(Beginning of EXTRACTED DATA)

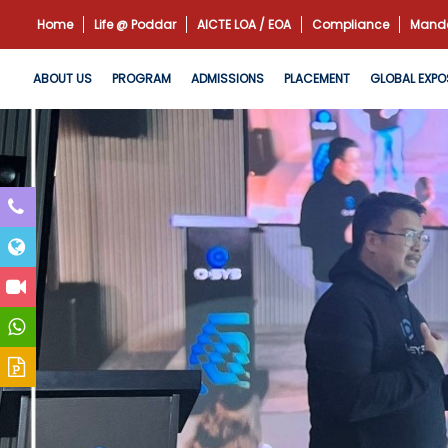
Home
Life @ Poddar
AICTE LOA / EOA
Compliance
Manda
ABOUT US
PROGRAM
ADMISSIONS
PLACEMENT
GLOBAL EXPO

(End of EXTRACTED DATA)
(Beginning of EXTRACTED DATA)

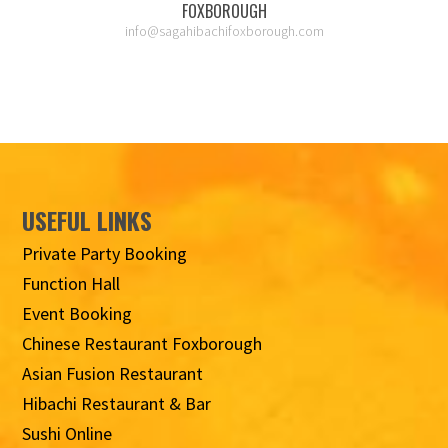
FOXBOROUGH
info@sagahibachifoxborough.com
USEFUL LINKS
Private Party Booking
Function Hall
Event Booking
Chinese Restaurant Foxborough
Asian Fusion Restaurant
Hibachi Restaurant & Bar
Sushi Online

(End of EXTRACTED DATA)
(Beginning of EXTRACTED DATA)

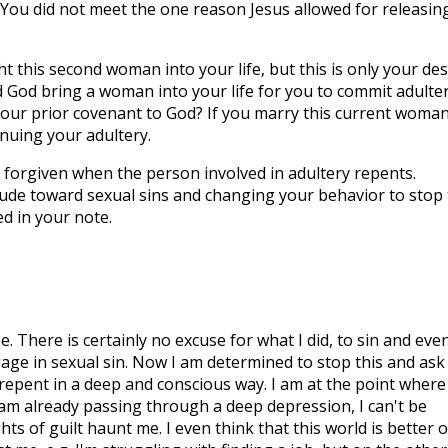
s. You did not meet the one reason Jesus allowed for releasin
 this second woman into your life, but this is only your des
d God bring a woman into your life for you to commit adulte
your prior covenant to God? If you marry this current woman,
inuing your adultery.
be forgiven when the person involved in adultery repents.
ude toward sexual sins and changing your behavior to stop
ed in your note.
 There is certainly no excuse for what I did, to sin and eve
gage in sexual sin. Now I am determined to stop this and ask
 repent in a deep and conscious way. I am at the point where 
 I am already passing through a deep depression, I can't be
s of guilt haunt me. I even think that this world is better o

(End of EXTRACTED DATA)

## INSTRUCTIONS TO FOLLOW
The answer must be every line from the records above that contains the word "deep", copied in full.

## EXERCISE SOLUTION
 repent in a deep and conscious way. I am at the point where 
 I am already passing through a deep depression, I can't be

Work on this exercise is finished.